Der Nomade holte Anlauf, schnellte vor und trat mit dem rechten Bein fest gegen die Tür. Sie sprang krachend auf und schlug innen gegen die Wand. Während er in den Qualm hineinspähte, lud der Nomade wieder durch. Das Telefon hörte auf zu klingeln. Dann sah er in der Tür zum Wohnzimmer eine Frau kauern und hob die Schrotflinte.
Sie rührte sich nicht, als er hereinkam. Als er sich ihr näherte, sah er die roten Spritzer auf ihrer Wange. Über ihrer rechten Brust war ein noch hellerer roter Fleck. Keuchend und hustend starrte sie zu ihm hoch, ihr Blick war angst- und hasserfüllt.
Hinter ihr im Wohnzimmer begann wieder das Telefon zuklingeln. Sein Display tauchte den Raum in ein schummriges Blau. Es vibrierte und kroch dabei langsam über den Couchtisch.
»Ich gehe schon für Sie dran«, sagte der Nomade.
72
Obwohl der Motor seines Audis auf vollen Touren dröhnte, behielt Lennon das Telefon am Ohr. Beim Schalten klemmte er es mit der Schulter fest und fing es, kurz bevor es herunterfiel, mit der Hand auf. Wieder nur der Anrufbeantworter. Er schaltete hoch und näherte sich, jetzt schon mit hundert Sachen, der Kreuzung von York Street und dem Westlink. Als die Ampel rot wurde, hupte er wie wild, ging aber nicht vom Gas, und die wenigen nächtlichen Autofahrer mussten scharf bremsen, um nicht mit ihm zusammenzustoßen. Als er auf die M2 abbog, blinkte auf dem Armaturenbrett die Anzeige des Antiblockiersystems auf, weil beinahe die Räder durchdrehten. Die Reifen touchierten auf der anderen Straßenseite den Randstein, und Lennon hörte ein hässliches Knirschen, als der hintere Kotflügel eine Straßenlaterne streifte, dann sprang der Wagen wieder auf die Straße zurück.

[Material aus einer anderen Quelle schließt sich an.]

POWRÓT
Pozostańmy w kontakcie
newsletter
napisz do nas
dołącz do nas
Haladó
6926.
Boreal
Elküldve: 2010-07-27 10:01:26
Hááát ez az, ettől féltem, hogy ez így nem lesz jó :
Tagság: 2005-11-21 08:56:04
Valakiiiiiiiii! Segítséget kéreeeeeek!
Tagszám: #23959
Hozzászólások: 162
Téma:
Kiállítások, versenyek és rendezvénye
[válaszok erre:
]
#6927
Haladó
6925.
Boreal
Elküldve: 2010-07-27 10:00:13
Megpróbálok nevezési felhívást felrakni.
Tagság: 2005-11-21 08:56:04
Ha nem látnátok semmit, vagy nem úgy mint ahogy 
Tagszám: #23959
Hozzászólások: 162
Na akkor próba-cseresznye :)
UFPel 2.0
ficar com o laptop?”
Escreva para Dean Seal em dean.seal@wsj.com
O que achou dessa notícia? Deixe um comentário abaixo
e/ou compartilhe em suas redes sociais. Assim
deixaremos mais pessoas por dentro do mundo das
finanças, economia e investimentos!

Zum dritten Mal drückte er auf die Wahlwiederholung und flüsterte dabei: »Komm schon, komm schon, komm schon …«
Diesmal kam nicht einmal ein Rufton, stattdessen wurde sofort auf den Anrufbeantworter umgeschaltet. Mit wem redete sie? Würde sie ihn zurückrufen?

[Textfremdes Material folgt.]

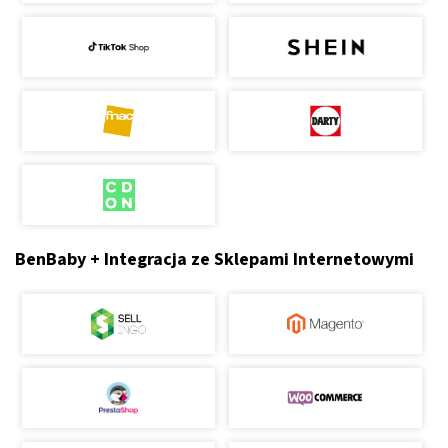
BenBaby + Integracja ze Sklepami Internetowymi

»Marie, wenn du das hier hörst, ruf mich sofort an. Sofort, hörst du?«
Lennon unterbrach die Leitung. Er suchte die Nummer des Präsidiums heraus, seine Augen sprangen zwischen dem Telefonund der Straße hin und her. Der Wählton schaltete dreimal klickend weiter, weil der Anruf von einem Apparat zum anderen geschickt wurde. Wegen der Katastrophe im Zellentrakt war die Telefonzentrale unbesetzt. Er würde zur nächstgelegenen Wache weitergeleitet werden. Als sich endlich jemand meldete, sagte er: »Verbinden Sie mich mit Carrickfergus.«
73
Fegan lief in seinem kleinen Pensionszimmer auf und ab und hörte auf den Wählton. Seine Angst nährte sich an sich selbst, gebar sich aus sich selbst und wurde mit jeder Reinkarnation stärker. Er hatte versucht zu schlafen, aber vor wenigen Minuten hatte ihn der Feuertraum, der Gestank von brennendem Fleisch und Haar und von Kinderschreien hochschrecken lassen. Die Kleider, in denen er geschlafen hatte, waren schweißdurchtränkt.